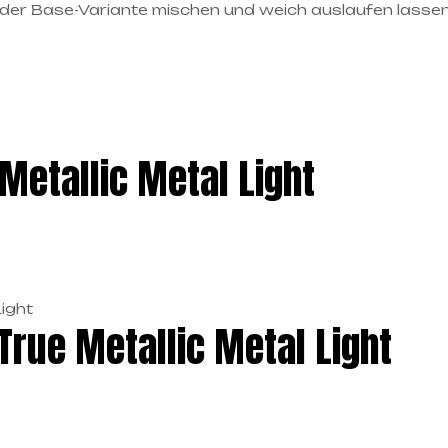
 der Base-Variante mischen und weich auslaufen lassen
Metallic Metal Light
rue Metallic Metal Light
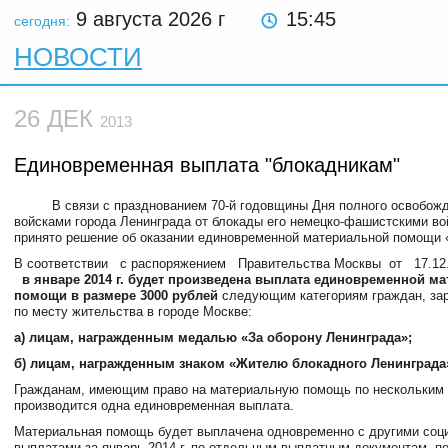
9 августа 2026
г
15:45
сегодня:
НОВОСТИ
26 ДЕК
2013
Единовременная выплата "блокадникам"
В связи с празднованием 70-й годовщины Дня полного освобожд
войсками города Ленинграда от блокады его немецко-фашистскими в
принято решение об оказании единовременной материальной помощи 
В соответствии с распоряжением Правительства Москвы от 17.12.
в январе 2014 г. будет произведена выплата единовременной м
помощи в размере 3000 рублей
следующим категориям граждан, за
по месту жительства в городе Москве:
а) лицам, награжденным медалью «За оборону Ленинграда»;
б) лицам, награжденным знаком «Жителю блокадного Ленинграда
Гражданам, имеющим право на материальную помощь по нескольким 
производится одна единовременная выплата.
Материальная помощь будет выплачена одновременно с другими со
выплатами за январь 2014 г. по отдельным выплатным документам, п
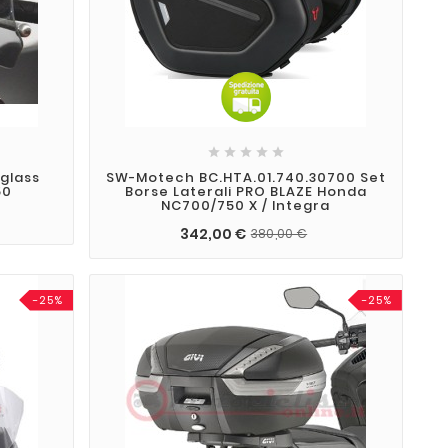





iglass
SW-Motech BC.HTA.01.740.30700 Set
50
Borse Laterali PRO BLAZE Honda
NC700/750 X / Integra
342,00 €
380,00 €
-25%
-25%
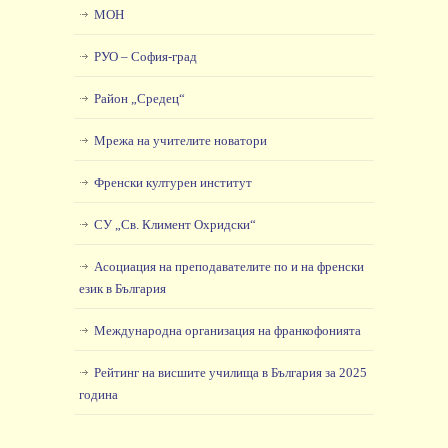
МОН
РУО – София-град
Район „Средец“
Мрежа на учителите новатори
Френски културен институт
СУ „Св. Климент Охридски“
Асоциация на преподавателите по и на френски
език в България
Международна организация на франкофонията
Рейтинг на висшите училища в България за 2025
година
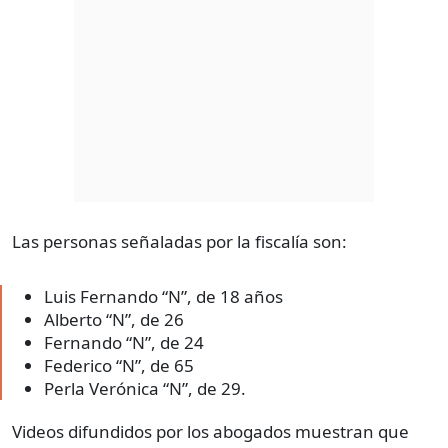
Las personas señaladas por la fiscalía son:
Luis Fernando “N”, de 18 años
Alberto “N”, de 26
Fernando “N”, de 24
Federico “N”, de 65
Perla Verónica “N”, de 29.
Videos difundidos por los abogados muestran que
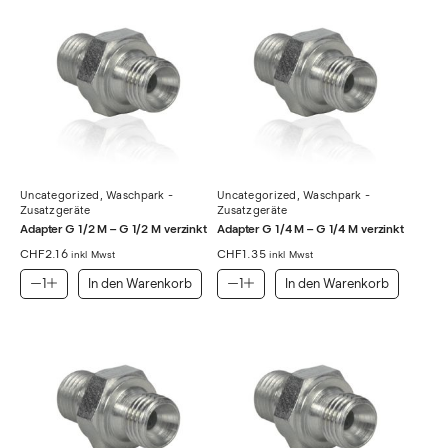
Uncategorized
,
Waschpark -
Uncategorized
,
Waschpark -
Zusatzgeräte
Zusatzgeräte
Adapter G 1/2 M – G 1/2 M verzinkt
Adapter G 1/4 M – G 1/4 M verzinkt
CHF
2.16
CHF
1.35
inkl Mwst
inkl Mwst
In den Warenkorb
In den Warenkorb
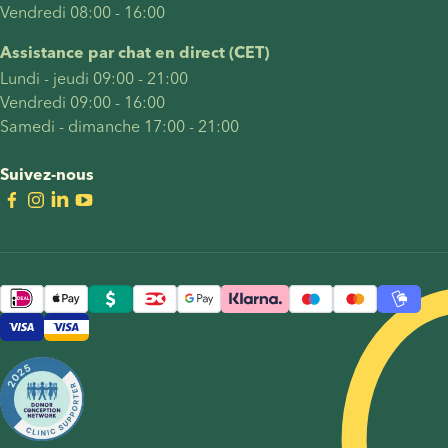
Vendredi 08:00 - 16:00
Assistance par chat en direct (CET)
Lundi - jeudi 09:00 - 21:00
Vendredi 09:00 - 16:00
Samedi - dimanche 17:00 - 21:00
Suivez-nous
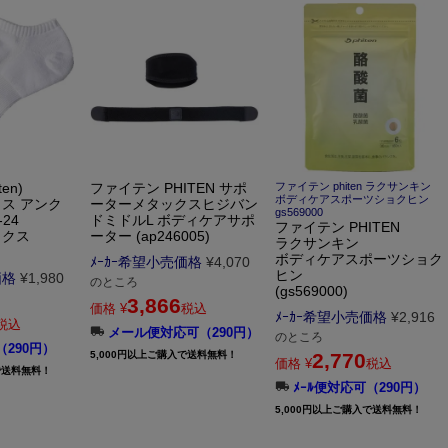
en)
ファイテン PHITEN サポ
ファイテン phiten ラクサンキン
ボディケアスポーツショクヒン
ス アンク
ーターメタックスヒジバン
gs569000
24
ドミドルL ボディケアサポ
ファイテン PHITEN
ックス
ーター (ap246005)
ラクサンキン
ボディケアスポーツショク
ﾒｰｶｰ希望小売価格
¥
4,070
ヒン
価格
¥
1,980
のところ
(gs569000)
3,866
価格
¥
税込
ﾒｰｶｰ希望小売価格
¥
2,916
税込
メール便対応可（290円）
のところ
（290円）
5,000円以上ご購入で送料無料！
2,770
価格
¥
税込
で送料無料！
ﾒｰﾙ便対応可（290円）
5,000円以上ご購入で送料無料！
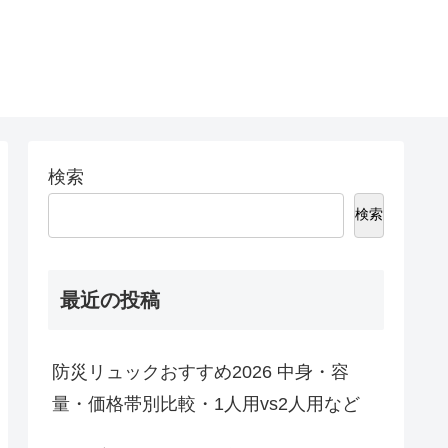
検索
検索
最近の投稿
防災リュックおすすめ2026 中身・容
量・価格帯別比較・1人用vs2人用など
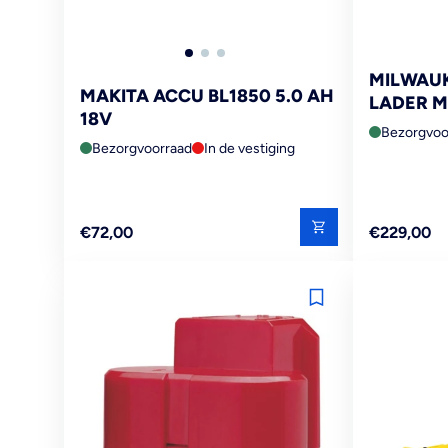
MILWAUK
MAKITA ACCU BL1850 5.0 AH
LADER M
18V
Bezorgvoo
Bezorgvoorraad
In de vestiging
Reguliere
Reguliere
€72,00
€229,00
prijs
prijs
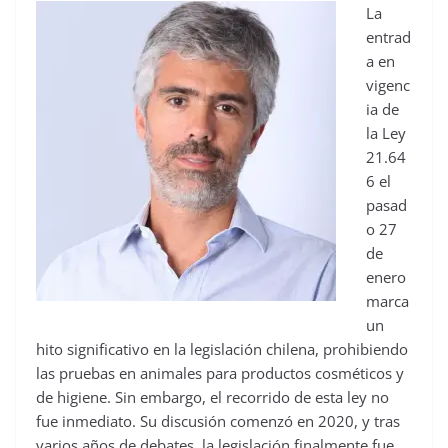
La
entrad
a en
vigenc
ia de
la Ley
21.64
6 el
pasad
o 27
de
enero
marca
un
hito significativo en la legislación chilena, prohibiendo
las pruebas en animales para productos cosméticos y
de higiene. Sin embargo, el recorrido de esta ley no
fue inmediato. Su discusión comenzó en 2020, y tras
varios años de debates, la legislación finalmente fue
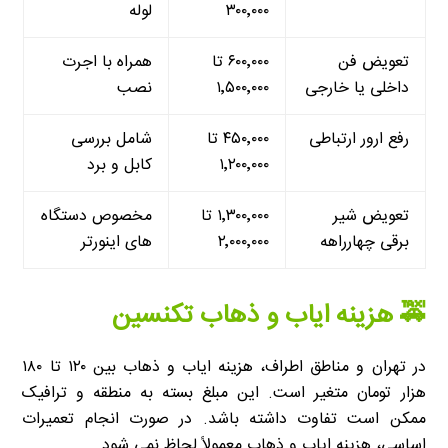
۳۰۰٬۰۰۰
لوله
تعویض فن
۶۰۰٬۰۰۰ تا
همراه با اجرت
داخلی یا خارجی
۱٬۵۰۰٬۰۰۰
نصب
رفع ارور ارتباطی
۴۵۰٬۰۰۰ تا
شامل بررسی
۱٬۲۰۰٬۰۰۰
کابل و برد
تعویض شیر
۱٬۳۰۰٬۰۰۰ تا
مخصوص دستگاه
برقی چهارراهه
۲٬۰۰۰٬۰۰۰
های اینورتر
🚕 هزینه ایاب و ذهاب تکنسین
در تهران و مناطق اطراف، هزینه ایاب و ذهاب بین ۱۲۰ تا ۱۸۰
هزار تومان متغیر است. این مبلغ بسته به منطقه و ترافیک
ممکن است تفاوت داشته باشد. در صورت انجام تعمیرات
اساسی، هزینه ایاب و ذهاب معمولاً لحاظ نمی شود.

#####

Exercise. The line containing "б) лицам, награжденным" marks the end; please output exactly the lines of the listing above from its first line through that line, without pictures.

Response below.
 der Base-Variante mischen und weich auslaufen lassen
Metallic Metal Light
rue Metallic Metal Light
9 августа 2026
г
15:45
сегодня:
НОВОСТИ
26 ДЕК
2013
Единовременная выплата "блокадникам"
В связи с празднованием 70-й годовщины Дня полного освобожд
войсками города Ленинграда от блокады его немецко-фашистскими в
принято решение об оказании единовременной материальной помощи 
В соответствии с распоряжением Правительства Москвы от 17.12.
в январе 2014 г. будет произведена выплата единовременной м
помощи в размере 3000 рублей
следующим категориям граждан, за
по месту жительства в городе Москве:
а) лицам, награжденным медалью «За оборону Ленинграда»;
б) лицам, награжденным знаком «Жителю блокадного Ленинграда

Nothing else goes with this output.